(Saved data entries)
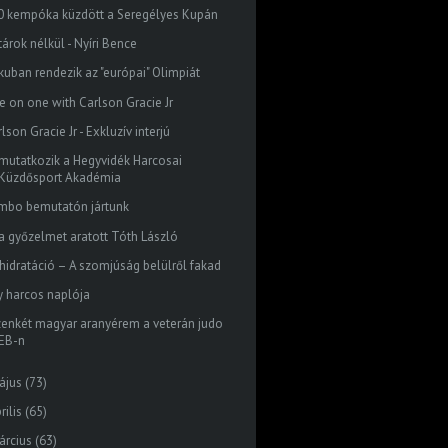
0 kempóka küzdött a Seregélyes Kupán
árok nélkül - Nyíri Bence
kuban rendezik az "európai" Olimpiát
e on one with Carlson Gracie Jr
lson Gracie Jr - Exkluzív interjú
mutatkozik a Hegyvidék Harcosai
Küzdősport Akadémia
mbo bemutatón jártunk
ra győzelmet aratott Tóth László
hidratáció – A szomjúság belülről fakad
y harcos naplója
zenkét magyar aranyérem a veterán judo
EB-n
ájus
(73)
rilis
(65)
árcius
(63)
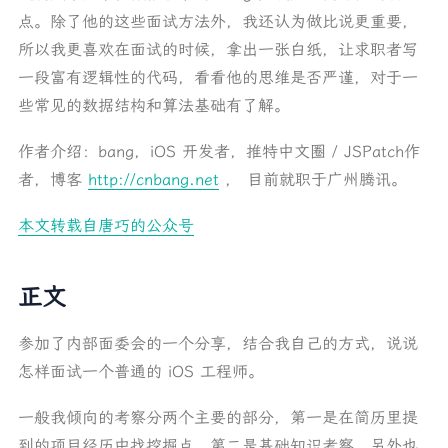
其他
点。除了他的这些面试方法外，我还认为做比说更重要，
最后
所以我更喜欢在面试的时候，拿出一张白纸，让求职者写
一段富有逻辑性的代码，看看他的思维是否严谨，对于一
些常见的数据结构和算法基础有了解。
作者介绍：bang，iOS 开发者，推特中文圈 / JSPatch作
者，博客
http://cnbang.net
， 目前就职于广州腾讯。
本文转载自唐巧的公众号
正文
参加了内部面委会的一个分享，结合我自己的方式，说说
怎样面试一个普通的 iOS 工程师。
一般我倾向的考察分两个主要的部分，第一是在简历里提
到的项目经历中找挖掘点，第二是基础知识考察。另外也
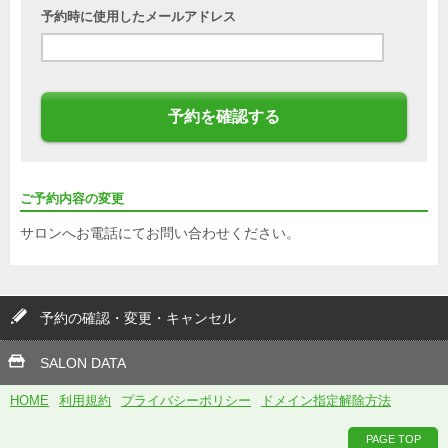
予約時に使用したメールアドレス
予約を確認する
ご予約内容の変更
サロンへお電話にてお問い合わせください。
予約の確認・変更・キャンセル
SALON DATA
HOME
利用規約
プライバシーポリシー
ドメイン指定解除方法
PAGE TOP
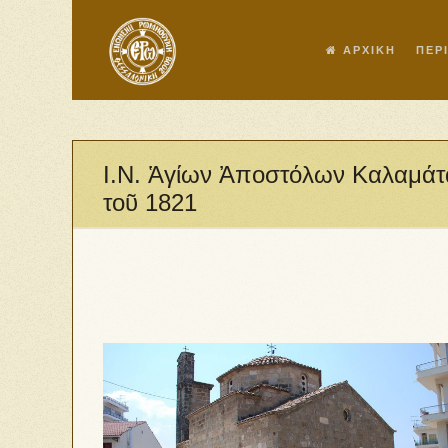
ΑΡΧΙΚΗ
ΠΕΡ
Ι.Ν. Ἁγίων Ἀποστόλων Καλαμάτ
τοῦ 1821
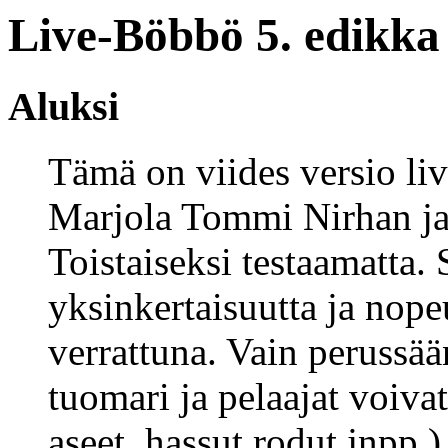
Live-Böbbö 5. edikka
Aluksi
Tämä on viides versio liv
Marjola Tommi Nirhan ja 
Toistaiseksi testaamatta.
yksinkertaisuutta ja nopeu
verrattuna. Vain perussää
tuomari ja pelaajat voivat
aseet, hassut rodut jnpp.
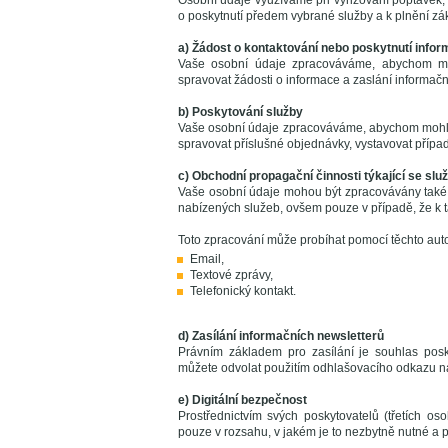
Osobní údaje využíváme při vyřizování poptávek, 
o poskytnutí předem vybrané služby a k plnění z
a) Žádost o kontaktování nebo poskytnutí infor
Vaše osobní údaje zpracováváme, abychom mo
spravovat žádosti o informace a zaslání informačníc
b) Poskytování služby
Vaše osobní údaje zpracováváme, abychom mohli 
spravovat příslušné objednávky, vystavovat příp
c) Obchodní propagační činnosti týkající se služe
Vaše osobní údaje mohou být zpracovávány také 
nabízených služeb, ovšem pouze v případě, že k 
Toto zpracování může probíhat pomocí těchto au
Email,
Textové zprávy,
Telefonický kontakt.
d) Zasílání informačních newsletterů
Právním základem pro zasílání je souhlas pos
můžete odvolat použitím odhlašovacího odkazu na
e) Digitální bezpečnost
Prostřednictvím svých poskytovatelů (třetích o
pouze v rozsahu, v jakém je to nezbytně nutné a př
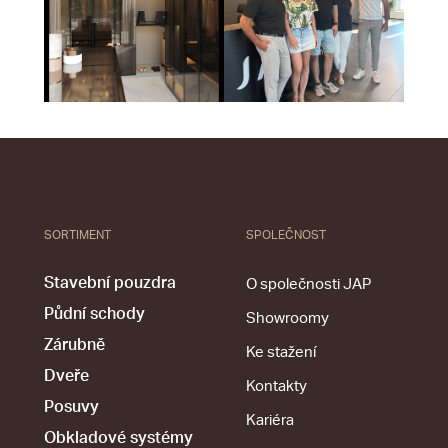
SORTIMENT
SPOLEČNOST
Stavební pouzdra
O společnosti JAP
Půdní schody
Showroomy
Zárubně
Ke stažení
Dveře
Kontakty
Posuvy
Kariéra
Obkladové systémy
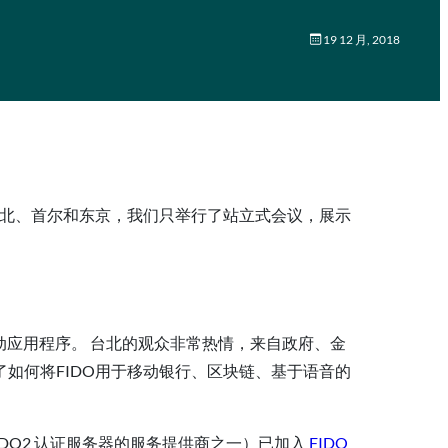
19 12 月, 2018
北京、台北、首尔和东京，我们只举行了站立式会议，展示
动应用程序。 台北的观众非常热情，来自政府、金
了如何将FIDO用于移动银行、区块链、基于语音的
FIDO2 认证服务器的服务提供商之一）已加入
FIDO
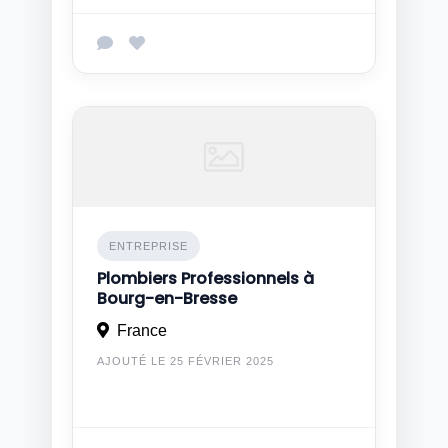
ENTREPRISE
Plombiers Professionnels à
Bourg-en-Bresse
France
AJOUTÉ LE 25 FÉVRIER 2025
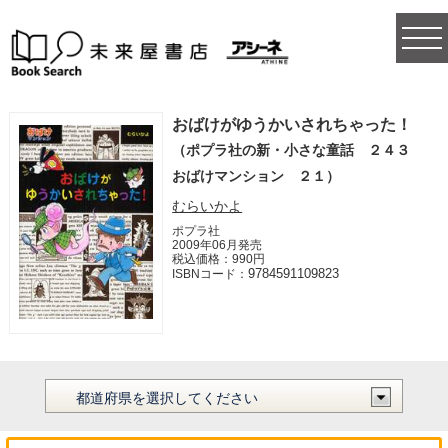
togg
navi
おばけがゆうかいされちゃった！
（ポプラ社の新・小さな童話 ２４３
おばけマンション ２１）
むらいかよ
ポプラ社
2009年06月発売
税込価格：990円
9784591109823
ISBNコード：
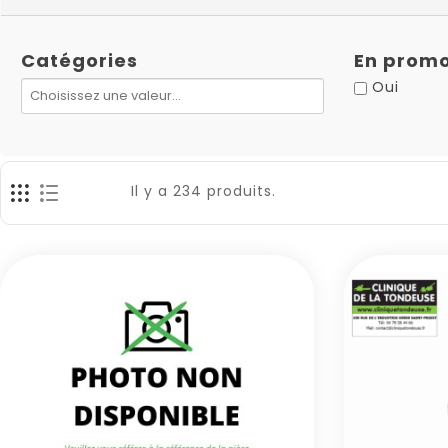
Catégories
En promo
Oui
Il y a 234 produits.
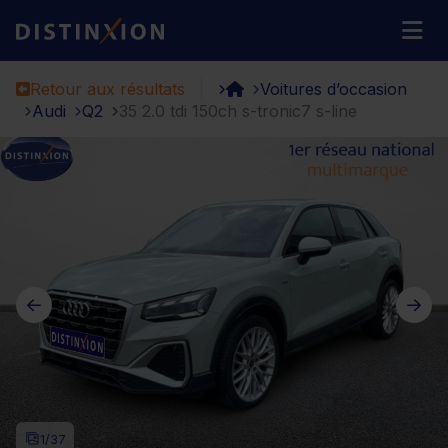
Distinxion
M
Retour aux résultats
Voitures d’occasion
Audi
Q2
35 2.0 tdi 150ch s-tronic7 s-line
1
/37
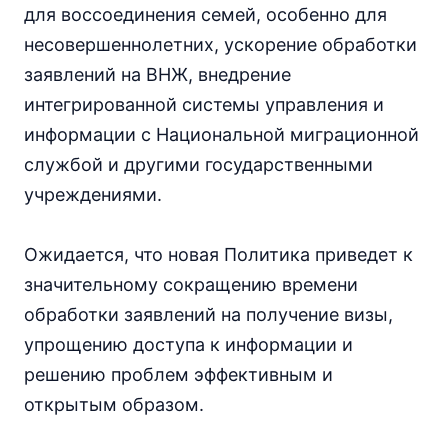
для воссоединения семей, особенно для
несовершеннолетних, ускорение обработки
заявлений на ВНЖ, внедрение
интегрированной системы управления и
информации с Национальной миграционной
службой и другими государственными
учреждениями.
Ожидается, что новая Политика приведет к
значительному сокращению времени
обработки заявлений на получение визы,
упрощению доступа к информации и
решению проблем эффективным и
открытым образом.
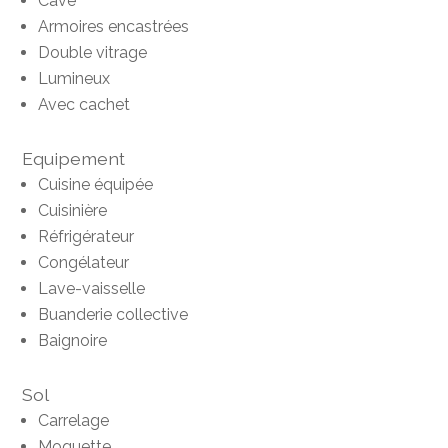
Cave
Armoires encastrées
Double vitrage
Lumineux
Avec cachet
Equipement
Cuisine équipée
Cuisinière
Réfrigérateur
Congélateur
Lave-vaisselle
Buanderie collective
Baignoire
Sol
Carrelage
Moquette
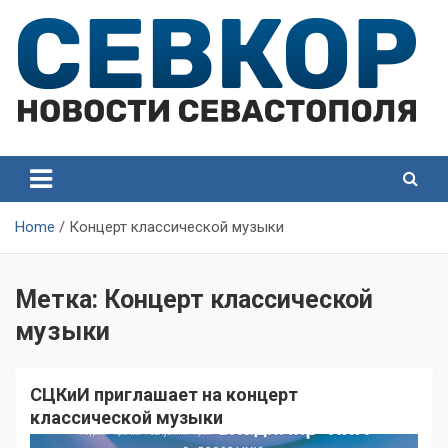
Skip
to
content
СевКор — Самые главные и актуальные новости
СевКор — Новости
Севастополя
Севастополя
Home
Концерт классической музыки
Метка:
Концерт классической
музыки
СЦКиИ приглашает на концерт
классической музыки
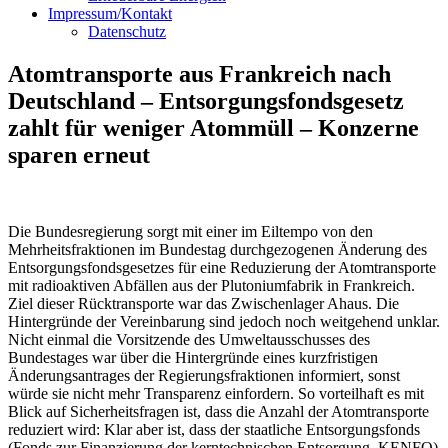
Impressum/Kontakt
Datenschutz
Atomtransporte aus Frankreich nach
Deutschland – Entsorgungsfondsgesetz
zahlt für weniger Atommüll – Konzerne
sparen erneut
Die Bundesregierung sorgt mit einer im Eiltempo von den
Mehrheitsfraktionen im Bundestag durchgezogenen Änderung des
Entsorgungsfondsgesetzes für eine Reduzierung der Atomtransporte
mit radioaktiven Abfällen aus der Plutoniumfabrik in Frankreich.
Ziel dieser Rücktransporte war das Zwischenlager Ahaus. Die
Hintergründe der Vereinbarung sind jedoch noch weitgehend unklar.
Nicht einmal die Vorsitzende des Umweltausschusses des
Bundestages war über die Hintergründe eines kurzfristigen
Änderungsantrages der Regierungsfraktionen informiert, sonst
würde sie nicht mehr Transparenz einfordern. So vorteilhaft es mit
Blick auf Sicherheitsfragen ist, dass die Anzahl der Atomtransporte
reduziert wird: Klar aber ist, dass der staatliche Entsorgungsfonds
(Fonds zur Finanzierung der kerntechnischen Entsorgung, KENFO)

EXERCISE OBJECTIVE =>
Produce an exact reprint of the entries, dropping the images.

THE ANSWER =>
0 kempóka küzdött a Seregélyes Kupán
árok nélkül - Nyíri Bence
kuban rendezik az "európai" Olimpiát
e on one with Carlson Gracie Jr
lson Gracie Jr - Exkluzív interjú
mutatkozik a Hegyvidék Harcosai
Küzdősport Akadémia
mbo bemutatón jártunk
ra győzelmet aratott Tóth László
hidratáció – A szomjúság belülről fakad
y harcos naplója
zenkét magyar aranyérem a veterán judo
EB-n
ájus
(73)
rilis
(65)
árcius
(63)
其他
点。除了他的这些面试方法外，我还认为做比说更重要，
最后
所以我更喜欢在面试的时候，拿出一张白纸，让求职者写
一段富有逻辑性的代码，看看他的思维是否严谨，对于一
些常见的数据结构和算法基础有了解。
作者介绍：bang，iOS 开发者，推特中文圈 / JSPatch作
者，博客
http://cnbang.net
， 目前就职于广州腾讯。
本文转载自唐巧的公众号
正文
参加了内部面委会的一个分享，结合我自己的方式，说说
怎样面试一个普通的 iOS 工程师。
一般我倾向的考察分两个主要的部分，第一是在简历里提
到的项目经历中找挖掘点，第二是基础知识考察。另外也
予約時に使用したメールアドレス
予約を確認する
ご予約内容の変更
サロンへお電話にてお問い合わせください。
予約の確認・変更・キャンセル
SALON DATA
HOME
利用規約
プライバシーポリシー
ドメイン指定解除方法
PAGE TOP
ΑΡΧΙΚΗ
ΠΕΡ
Ι.Ν. Ἁγίων Ἀποστόλων Καλαμάτ
τοῦ 1821
Live-Böbbö 5. edikka
Aluksi
Tämä on viides versio liv
Marjola Tommi Nirhan ja 
Toistaiseksi testaamatta.
yksinkertaisuutta ja nopeu
verrattuna. Vain perussää
tuomari ja pelaajat voivat
aseet, hassut rodut jnpp.
Osobní údaje využíváme při vyřizování poptávek, 
o poskytnutí předem vybrané služby a k plnění z
a) Žádost o kontaktování nebo poskytnutí infor
Vaše osobní údaje zpracováváme, abychom mo
spravovat žádosti o informace a zaslání informačníc
b) Poskytování služby
Vaše osobní údaje zpracováváme, abychom mohli 
spravovat příslušné objednávky, vystavovat příp
c) Obchodní propagační činnosti týkající se služe
Vaše osobní údaje mohou být zpracovávány také 
nabízených služeb, ovšem pouze v případě, že k 
Toto zpracování může probíhat pomocí těchto au
Email,
Textové zprávy,
Telefonický kontakt.
d) Zasílání informačních newsletterů
Právním základem pro zasílání je souhlas pos
můžete odvolat použitím odhlašovacího odkazu na
e) Digitální bezpečnost
Prostřednictvím svých poskytovatelů (třetích o
pouze v rozsahu, v jakém je to nezbytně nutné a př
SORTIMENT
SPOLEČNOST
Stavební pouzdra
O společnosti JAP
Půdní schody
Showroomy
Zárubně
Ke stažení
Dveře
Kontakty
Posuvy
Kariéra
Obkladové systémy
19 12 月, 2018
北京、台北、首尔和东京，我们只举行了站立式会议，展示
动应用程序。 台北的观众非常热情，来自政府、金
了如何将FIDO用于移动银行、区块链、基于语音的
FIDO2 认证服务器的服务提供商之一）已加入
FIDO
ENTREPRISE
Plombiers Professionnels à
Bourg-en-Bresse
France
AJOUTÉ LE 25 FÉVRIER 2025
togg
navi
おばけがゆうかいされちゃった！
（ポプラ社の新・小さな童話 ２４３
おばけマンション ２１）
むらいかよ
ポプラ社
2009年06月発売
税込価格：990円
9784591109823
ISBNコード：
Catégories
En promo
Oui
Il y a 234 produits.
Distinxion
M
Retour aux résultats
Voitures d’occasion
Audi
Q2
35 2.0 tdi 150ch s-tronic7 s-line
1
/37
для воссоединения семей, особенно для
несовершеннолетних, ускорение обработки
заявлений на ВНЖ, внедрение
интегрированной системы управления и
информации с Национальной миграционной
службой и другими государственными
учреждениями.
Ожидается, что новая Политика приведет к
значительному сокращению времени
обработки заявлений на получение визы,
упрощению доступа к информации и
решению проблем эффективным и
открытым образом.
Cave
Armoires encastrées
Double vitrage
Lumineux
Avec cachet
Equipement
Cuisine équipée
Cuisinière
Réfrigérateur
Congélateur
Lave-vaisselle
Buanderie collective
Baignoire
Sol
Carrelage
Moquette
Skip
to
content
СевКор — Самые главные и актуальные новости
СевКор — Новости
Севастополя
Севастополя
Home
Концерт классической музыки
Метка:
Концерт классической
музыки
СЦКиИ приглашает на концерт
классической музыки
Impressum/Kontakt
Datenschutz
Atomtransporte aus Frankreich nach
Deutschland – Entsorgungsfondsgesetz
zahlt für weniger Atommüll – Konzerne
sparen erneut
Die Bundesregierung sorgt mit einer im Eiltempo von den
Mehrheitsfraktionen im Bundestag durchgezogenen Änderung des
Entsorgungsfondsgesetzes für eine Reduzierung der Atomtransporte
mit radioaktiven Abfällen aus der Plutoniumfabrik in Frankreich.
Ziel dieser Rücktransporte war das Zwischenlager Ahaus. Die
Hintergründe der Vereinbarung sind jedoch noch weitgehend unklar.
Nicht einmal die Vorsitzende des Umweltausschusses des
Bundestages war über die Hintergründe eines kurzfristigen
Änderungsantrages der Regierungsfraktionen informiert, sonst
würde sie nicht mehr Transparenz einfordern. So vorteilhaft es mit
Blick auf Sicherheitsfragen ist, dass die Anzahl der Atomtransporte
reduziert wird: Klar aber ist, dass der staatliche Entsorgungsfonds
(Fonds zur Finanzierung der kerntechnischen Entsorgung, KENFO)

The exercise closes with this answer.